Эрнест Хемингуэй …, давая советы молодому читателю и перечисляя имена, которые необходимо знать, назвал и Райдера Хаггарда.
Интересно, что в библиотеке Хемингуэя, в доме его на Кубе близ Гаваны, есть неразрезанные книги Хаггарда. Но это не значит, будто, советуя читать другим, Хемингуэй сам не заглядывал в них. Просто он прочел Хаггарда раньше, до того, как обзавелся таким домом и такой библиотекой. А нового Хаггарда, оставшегося нетронутым, он все-таки поставил на полку в память о сильных переживаниях, некогда испытанных им.

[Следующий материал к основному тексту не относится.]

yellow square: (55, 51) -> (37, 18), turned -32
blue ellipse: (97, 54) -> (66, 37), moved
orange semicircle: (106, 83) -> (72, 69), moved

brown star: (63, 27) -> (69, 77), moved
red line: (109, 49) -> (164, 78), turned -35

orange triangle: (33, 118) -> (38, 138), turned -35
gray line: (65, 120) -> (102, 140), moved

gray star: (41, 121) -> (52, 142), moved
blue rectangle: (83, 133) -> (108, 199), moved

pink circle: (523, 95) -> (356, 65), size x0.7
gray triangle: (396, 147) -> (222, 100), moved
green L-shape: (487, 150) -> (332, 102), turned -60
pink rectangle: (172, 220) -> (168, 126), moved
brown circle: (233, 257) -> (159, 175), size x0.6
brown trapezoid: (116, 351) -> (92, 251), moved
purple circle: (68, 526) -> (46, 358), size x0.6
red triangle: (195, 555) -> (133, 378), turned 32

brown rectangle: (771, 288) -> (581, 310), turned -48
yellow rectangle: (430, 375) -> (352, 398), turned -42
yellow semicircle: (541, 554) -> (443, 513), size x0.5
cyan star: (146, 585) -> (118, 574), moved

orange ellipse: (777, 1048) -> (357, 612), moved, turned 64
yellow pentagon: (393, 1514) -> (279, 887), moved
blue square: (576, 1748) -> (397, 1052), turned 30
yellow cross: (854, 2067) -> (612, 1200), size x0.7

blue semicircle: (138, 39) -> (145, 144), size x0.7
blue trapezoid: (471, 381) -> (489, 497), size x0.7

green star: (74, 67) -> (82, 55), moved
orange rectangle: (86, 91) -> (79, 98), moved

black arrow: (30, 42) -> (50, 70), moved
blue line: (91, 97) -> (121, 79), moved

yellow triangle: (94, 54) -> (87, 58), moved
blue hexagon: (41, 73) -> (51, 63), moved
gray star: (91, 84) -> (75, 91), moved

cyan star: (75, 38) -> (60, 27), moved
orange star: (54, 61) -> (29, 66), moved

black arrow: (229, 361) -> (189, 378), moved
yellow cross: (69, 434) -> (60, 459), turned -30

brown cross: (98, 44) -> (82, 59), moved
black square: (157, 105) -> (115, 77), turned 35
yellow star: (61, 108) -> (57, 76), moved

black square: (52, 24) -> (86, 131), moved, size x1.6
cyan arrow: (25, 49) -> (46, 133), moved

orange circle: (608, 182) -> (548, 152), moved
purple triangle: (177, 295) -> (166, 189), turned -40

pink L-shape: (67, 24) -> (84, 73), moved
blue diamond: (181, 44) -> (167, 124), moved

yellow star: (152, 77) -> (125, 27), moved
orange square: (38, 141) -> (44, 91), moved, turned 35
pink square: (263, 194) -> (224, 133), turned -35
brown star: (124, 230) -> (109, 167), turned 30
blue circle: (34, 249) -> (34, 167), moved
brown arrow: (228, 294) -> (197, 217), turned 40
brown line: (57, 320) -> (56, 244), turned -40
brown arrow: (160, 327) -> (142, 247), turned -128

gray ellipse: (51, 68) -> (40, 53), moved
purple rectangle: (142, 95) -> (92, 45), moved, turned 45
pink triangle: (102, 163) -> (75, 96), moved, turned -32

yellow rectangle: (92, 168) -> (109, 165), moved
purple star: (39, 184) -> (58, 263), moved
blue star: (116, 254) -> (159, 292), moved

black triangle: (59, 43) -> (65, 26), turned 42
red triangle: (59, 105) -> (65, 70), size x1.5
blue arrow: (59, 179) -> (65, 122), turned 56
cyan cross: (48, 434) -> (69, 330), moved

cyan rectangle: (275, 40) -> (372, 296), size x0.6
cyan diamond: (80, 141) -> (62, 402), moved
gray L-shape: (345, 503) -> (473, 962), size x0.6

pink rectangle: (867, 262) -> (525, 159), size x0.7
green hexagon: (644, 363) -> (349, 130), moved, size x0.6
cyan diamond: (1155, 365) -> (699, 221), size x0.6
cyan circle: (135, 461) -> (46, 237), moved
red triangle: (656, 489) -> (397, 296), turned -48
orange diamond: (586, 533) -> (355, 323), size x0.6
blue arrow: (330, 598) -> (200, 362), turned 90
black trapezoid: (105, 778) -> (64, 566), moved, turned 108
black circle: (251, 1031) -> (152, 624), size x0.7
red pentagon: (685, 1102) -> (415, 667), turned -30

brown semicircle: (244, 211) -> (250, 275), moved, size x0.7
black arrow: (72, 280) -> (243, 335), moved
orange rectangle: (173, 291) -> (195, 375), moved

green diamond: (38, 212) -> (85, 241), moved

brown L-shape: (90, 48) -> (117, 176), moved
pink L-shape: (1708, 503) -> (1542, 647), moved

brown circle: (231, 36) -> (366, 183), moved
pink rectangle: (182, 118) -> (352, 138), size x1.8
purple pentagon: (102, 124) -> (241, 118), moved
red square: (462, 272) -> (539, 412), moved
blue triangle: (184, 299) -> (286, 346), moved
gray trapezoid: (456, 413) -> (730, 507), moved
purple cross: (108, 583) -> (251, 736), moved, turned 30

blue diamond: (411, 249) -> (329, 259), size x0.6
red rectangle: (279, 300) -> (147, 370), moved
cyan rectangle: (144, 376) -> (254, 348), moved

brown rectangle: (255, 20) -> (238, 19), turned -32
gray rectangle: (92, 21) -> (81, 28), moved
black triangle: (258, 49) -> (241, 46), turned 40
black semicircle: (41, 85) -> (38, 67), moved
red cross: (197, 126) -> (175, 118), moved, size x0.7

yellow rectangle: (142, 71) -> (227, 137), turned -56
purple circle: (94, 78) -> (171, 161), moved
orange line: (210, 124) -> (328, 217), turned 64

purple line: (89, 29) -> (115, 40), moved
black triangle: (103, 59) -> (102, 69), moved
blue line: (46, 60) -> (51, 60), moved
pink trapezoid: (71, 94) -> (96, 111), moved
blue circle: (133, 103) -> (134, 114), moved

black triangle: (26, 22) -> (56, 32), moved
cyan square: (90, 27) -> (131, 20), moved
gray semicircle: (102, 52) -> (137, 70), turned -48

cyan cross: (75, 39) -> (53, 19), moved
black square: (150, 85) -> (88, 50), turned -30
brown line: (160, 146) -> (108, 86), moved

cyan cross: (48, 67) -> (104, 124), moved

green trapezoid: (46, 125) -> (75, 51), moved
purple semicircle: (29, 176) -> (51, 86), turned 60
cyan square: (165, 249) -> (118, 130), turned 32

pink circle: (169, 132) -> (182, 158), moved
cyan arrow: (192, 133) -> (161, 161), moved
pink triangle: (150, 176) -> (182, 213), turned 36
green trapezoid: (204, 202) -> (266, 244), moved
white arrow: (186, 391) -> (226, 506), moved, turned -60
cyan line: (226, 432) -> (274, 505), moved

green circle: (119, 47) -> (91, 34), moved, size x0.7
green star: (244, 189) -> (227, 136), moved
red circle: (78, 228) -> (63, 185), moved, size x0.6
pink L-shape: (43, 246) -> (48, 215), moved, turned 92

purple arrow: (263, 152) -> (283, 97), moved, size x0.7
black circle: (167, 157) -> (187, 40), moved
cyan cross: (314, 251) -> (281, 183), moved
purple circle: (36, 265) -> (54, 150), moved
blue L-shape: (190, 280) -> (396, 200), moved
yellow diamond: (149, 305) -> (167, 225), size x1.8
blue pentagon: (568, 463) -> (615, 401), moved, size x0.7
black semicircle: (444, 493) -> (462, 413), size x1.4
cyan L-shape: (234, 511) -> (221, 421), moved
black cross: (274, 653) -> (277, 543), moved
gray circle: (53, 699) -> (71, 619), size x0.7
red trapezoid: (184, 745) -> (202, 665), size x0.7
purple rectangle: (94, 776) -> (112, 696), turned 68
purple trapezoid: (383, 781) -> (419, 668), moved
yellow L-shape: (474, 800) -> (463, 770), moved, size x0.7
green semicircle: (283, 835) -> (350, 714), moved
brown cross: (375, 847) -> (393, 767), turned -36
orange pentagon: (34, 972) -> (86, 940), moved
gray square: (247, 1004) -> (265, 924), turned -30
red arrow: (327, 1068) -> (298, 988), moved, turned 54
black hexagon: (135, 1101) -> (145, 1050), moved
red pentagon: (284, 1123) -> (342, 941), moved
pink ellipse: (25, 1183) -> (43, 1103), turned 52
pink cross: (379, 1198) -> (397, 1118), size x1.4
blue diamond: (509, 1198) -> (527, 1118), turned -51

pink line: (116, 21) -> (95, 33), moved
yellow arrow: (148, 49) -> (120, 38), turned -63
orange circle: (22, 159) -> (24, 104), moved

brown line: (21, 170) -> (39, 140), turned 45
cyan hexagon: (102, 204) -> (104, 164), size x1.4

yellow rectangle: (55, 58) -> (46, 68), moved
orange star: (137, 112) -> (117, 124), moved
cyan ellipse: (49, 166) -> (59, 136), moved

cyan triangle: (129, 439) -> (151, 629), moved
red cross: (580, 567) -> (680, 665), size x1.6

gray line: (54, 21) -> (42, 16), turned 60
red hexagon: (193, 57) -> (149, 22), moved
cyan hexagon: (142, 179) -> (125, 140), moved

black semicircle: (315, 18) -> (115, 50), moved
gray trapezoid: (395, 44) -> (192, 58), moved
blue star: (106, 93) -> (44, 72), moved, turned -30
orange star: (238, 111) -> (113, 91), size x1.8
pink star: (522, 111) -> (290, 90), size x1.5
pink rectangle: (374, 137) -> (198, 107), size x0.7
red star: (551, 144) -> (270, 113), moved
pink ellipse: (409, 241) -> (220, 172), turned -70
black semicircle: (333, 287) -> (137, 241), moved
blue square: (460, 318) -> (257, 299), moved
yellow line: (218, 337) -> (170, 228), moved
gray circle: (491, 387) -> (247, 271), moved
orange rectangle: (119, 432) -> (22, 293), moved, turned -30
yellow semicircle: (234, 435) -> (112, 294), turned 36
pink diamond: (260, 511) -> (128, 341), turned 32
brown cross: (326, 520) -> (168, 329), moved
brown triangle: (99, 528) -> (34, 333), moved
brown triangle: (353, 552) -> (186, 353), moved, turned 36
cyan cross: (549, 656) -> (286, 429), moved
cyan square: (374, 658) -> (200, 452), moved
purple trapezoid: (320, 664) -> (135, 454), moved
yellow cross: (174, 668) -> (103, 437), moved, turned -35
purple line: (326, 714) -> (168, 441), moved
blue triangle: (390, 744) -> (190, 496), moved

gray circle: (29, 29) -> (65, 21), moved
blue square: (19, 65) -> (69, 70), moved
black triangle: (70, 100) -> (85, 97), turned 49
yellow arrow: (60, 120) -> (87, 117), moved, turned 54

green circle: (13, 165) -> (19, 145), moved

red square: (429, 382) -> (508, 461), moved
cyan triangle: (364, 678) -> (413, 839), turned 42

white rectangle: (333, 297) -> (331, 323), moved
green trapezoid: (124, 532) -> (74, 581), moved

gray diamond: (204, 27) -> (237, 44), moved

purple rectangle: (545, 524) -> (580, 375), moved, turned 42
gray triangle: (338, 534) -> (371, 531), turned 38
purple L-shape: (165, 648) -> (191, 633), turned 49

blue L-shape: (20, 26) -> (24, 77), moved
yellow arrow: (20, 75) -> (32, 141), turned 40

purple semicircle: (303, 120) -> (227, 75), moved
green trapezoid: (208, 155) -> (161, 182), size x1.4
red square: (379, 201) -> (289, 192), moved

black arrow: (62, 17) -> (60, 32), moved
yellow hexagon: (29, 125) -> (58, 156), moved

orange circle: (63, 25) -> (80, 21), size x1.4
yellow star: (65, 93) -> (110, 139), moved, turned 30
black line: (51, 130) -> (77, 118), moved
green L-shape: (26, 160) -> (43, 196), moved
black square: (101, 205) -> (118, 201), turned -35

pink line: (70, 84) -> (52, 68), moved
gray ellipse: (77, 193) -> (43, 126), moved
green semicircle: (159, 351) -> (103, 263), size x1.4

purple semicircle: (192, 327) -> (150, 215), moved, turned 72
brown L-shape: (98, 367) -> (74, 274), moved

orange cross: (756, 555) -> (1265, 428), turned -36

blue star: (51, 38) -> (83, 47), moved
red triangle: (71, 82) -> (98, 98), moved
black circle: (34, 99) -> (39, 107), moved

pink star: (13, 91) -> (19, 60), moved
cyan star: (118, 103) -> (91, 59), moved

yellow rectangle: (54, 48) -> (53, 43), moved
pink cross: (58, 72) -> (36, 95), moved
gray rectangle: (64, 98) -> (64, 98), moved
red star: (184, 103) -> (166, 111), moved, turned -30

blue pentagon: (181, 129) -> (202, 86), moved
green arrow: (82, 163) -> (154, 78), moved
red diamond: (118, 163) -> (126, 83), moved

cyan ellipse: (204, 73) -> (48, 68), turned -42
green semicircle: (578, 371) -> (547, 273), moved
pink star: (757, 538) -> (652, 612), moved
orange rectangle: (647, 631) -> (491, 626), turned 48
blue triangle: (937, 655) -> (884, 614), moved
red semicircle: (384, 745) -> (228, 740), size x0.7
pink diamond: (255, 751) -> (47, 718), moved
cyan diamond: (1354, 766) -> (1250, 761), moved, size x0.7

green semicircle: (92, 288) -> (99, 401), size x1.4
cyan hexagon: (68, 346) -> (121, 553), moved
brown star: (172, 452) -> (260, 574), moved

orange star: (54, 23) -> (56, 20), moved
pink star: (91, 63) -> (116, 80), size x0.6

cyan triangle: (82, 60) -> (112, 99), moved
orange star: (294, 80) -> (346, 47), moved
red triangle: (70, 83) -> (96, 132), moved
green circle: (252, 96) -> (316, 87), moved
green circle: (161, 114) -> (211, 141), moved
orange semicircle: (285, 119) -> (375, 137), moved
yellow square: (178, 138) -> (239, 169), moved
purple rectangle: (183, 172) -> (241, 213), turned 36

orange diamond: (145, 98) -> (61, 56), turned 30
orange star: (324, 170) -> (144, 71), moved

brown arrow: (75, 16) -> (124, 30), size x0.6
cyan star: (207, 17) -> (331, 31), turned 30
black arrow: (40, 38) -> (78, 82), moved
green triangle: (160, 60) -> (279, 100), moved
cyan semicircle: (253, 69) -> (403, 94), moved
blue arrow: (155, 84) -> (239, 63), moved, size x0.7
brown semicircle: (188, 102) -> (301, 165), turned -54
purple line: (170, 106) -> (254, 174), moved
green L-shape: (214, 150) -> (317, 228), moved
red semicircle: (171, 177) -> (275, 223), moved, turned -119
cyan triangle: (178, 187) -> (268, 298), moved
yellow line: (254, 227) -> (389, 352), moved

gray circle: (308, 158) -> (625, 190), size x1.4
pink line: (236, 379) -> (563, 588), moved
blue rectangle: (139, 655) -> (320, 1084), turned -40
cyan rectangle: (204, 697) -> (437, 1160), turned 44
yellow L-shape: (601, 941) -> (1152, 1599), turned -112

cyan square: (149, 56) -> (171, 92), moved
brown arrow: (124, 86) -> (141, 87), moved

Грэм Грин (1904–1991), английский писатель и драматург
Возможно, миг, когда я снял её с полки, и не был решающим, но он, вне всякого сомнения, повлиял на моё будущее. Если бы не романтическое повествование об Алане Квотермейне, сэре Генри Куртисе, капитане Гуде и, наконец, старой ведьме Гагуле (персонажи одной из самых известных книг Хаггарда «Копи царя Соломона»), разве обратился бы я, девятнадцатилетний, в Министерство колоний с просьбой взять меня на службу в Нигерийский флот? Да и позже, когда я уже всё понимал, выдуманная Африка поманила меня снова, и в 1935 году я очнулся от приступа лихорадки на походной кровати в либерийской деревне. Передо мной в бутылке из-под виски догорала свеча, в темноте возилась крыса. Если бы не этот неизлечимый восторг перед Гагулой и её лысым, жёлтым черепом, на котором кожа сжималась и растягивалась, как капюшон у кобры, я не проторчал бы весь 1942 год в крошечном душном офисе во Фритауне, Сьерра-Леоне. Не так уж много общего между Страной Кукуанов, лежащей позади пустыни и гор Царицы Савской, и крытым жестью домиком посреди топкой лужи, где гуляли, словно индюки во дворе, ястребы и собаки, будившие меня по ночам своим воем…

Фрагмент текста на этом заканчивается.